Après une pause de quatre ans, Chimène Badi revient avec un sixième opus. Au-delà des maux porte bien son nom, puisque la chanteuse française qui avait perdu la voix semble avoir récupéré toutes ses octaves, et même plus. Pourtant, bien qu’elle ait délaissé les reprises pour offrir des textes plus personnels, les mélodies pop mélancoliques aux accents soul, elles, ne révolutionnent pas le genre. On admet le talent de Chimène Badi et on reconnaît sa persévérance, pourtant ce disque nous laisse indifférent. Peut-être que ce n’est pas notre tasse de thé.
– Anicée Lejeune

 

Jam vers nulle part
The Aristocrats
Tres Caballeros
Note: note critiques cd 2.5sur5

Enfermez trois virtuoses dans un studio et laissez-les jammer pendant une heure.
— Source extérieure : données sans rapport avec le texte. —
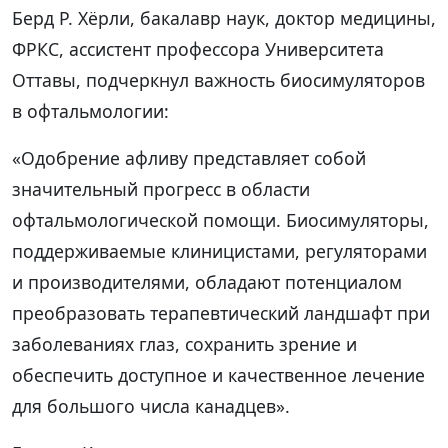
Берд Р. Хёрли, бакалавр наук, доктор медицины,
ФРКС, ассистент профессора Университета
Оттавы, подчеркнул важность биосимуляторов
в офтальмологии:
«Одобрение афливу представляет собой
значительный прогресс в области
офтальмологической помощи. Биосимуляторы,
поддерживаемые клиницистами, регуляторами
и производителями, обладают потенциалом
преобразовать терапевтический ландшафт при
заболеваниях глаз, сохранить зрение и
обеспечить доступное и качественное лечение
для большого числа канадцев».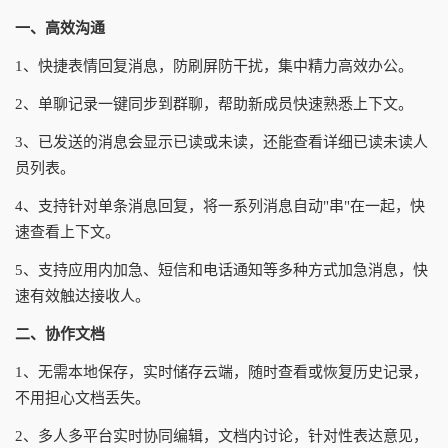
一、高效沟通
1、快捷表情回复消息，防刷屏防干扰，集中精力高效办公。
2、单聊记录一键同步到群聊，帮助新成员快速熟悉上下文。
3、已发送的消息会显示已读或未读，还能查看详细已读未读人
员列表。
4、支持针对单条消息回复，将一系列消息自动"串"在一起，快
速查看上下文。
5、支持应用内加急、短信和电话通知等多种方式加急消息，快
速有效触达接收人。
二、协作文档
1、无需本地保存，实时储存云端，随时查看或恢复历史记录，
不用担心文档丢失。
2、多人多平台实时协同编辑，文档内讨论，针对性表达意见，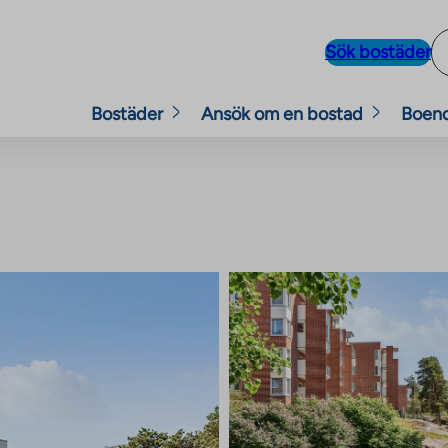
Sök bostäder
Bostäder
Ansök om en bostad
Boen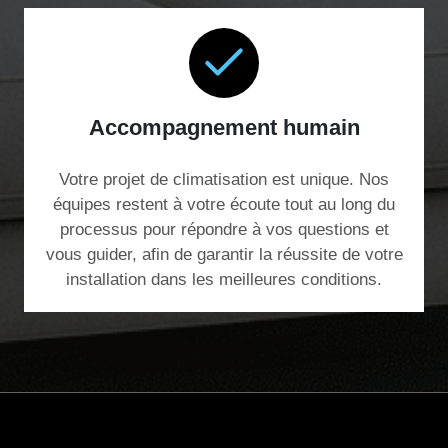
Accompagnement humain
Votre projet de climatisation est unique. Nos
équipes restent à votre écoute tout au long du
processus pour répondre à vos questions et
vous guider, afin de garantir la réussite de votre
installation dans les meilleures conditions.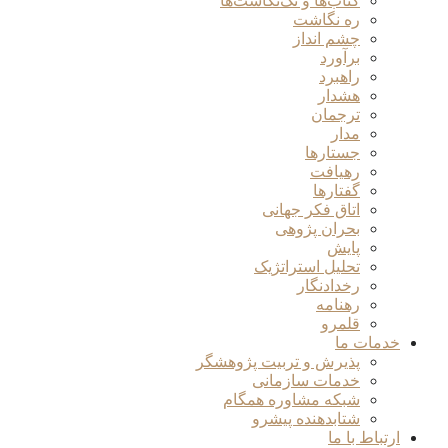
کتاب‌ها و تک‌نگاشت‌ها
ره نگاشت
چشم انداز
برآورد
راهبرد
هشدار
ترجمان
مدار
جستارها
رهیافت
گفتارها
اتاق فکر جهانی
بحران پژوهی
پایش
تحلیل استراتژیک
رخدادنگار
رهنامه
قلمرو
خدمات ما
پذیرش و تربیت پژوهشگر
خدمات سازمانی
شبکه مشاوره همگام
شتابدهنده پیشرو
ارتباط با ما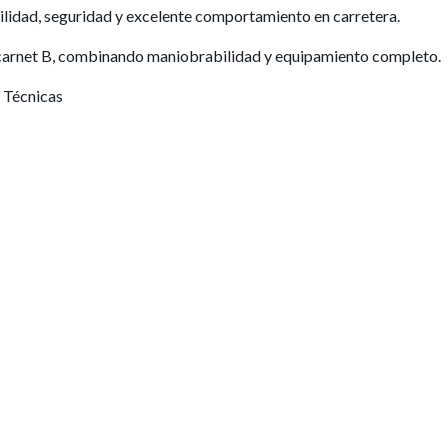
ilidad, seguridad y excelente comportamiento en carretera.
carnet B, combinando maniobrabilidad y equipamiento completo.
 Técnicas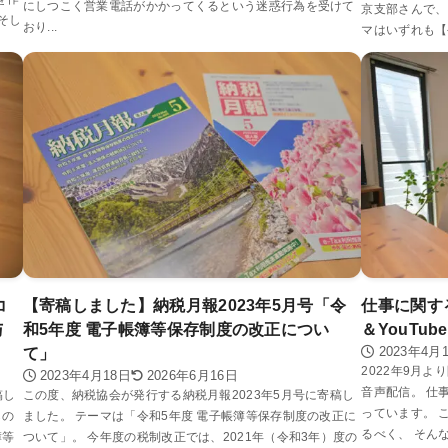
にしつこく営業電話がかかってくるという迷惑行為を受けて
京支部さんで、
そし
おり...
マはいずれも【
コ
【寄稿しました】納税月報2023年5月号「令
仕事に関する
与
和5年度 電子帳簿等保存制度の改正につい
＆YouTub
2023年4月
て」
2022年9月より
2023年4月18日
2026年6月16日
音声配信。 仕
稿し
この度、納税協会が発行する納税月報2023年5月号に寄稿し
っています。 
らの
ました。 テーマは「令和5年度 電子帳簿等保存制度の改正に
るべく、 そんな
簿等
ついて」。 今年度の税制改正では、2021年（令和3年）度の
Le résultat sera techniquement impressionnant, mais pas toujours cohérent. Il en va ainsi pour le blues-rock-fusion de The Aristocrats, qui succombe au fléau qui a causé la perte de bien d’autres supergroupes: l’absence de direction. Personne ne doute du talent prodigieux du batteur Marco Minneman (ex-Necrophagist), du guitariste Guhtrie Govan (Asia) ou du bassiste Bryan Beller (Dethklok), mais Tres Caballeros, brouillon, n’aurait pas dû sortir du local de pratique.
– Maxime Huard

 

Même même chose
Disturbed
Immortalized
Note: note critiques cd 1.5sur5

Avec ce sixième album, Disturbed n’atteint pas tant l’immortalité qu’une parfaite et magistrale immobilité. Tout ce que le groupe de nu-métal fait déjà depuis plusieurs années, il le refait encore ici, de la même manière qu’avant. Non seulement chaque chanson d’Immortalized s’avère plus générique que la précédente, mais le chanteur David Draiman nous livre le tout avec l’enthousiasme de quelqu’un qui sort du linge de la sécheuse. P.-S.: On profite de cette tribune pour demander à tous les groupes de la planète un moratoire sur les reprises médiocres de The Sound of Silence. Merci.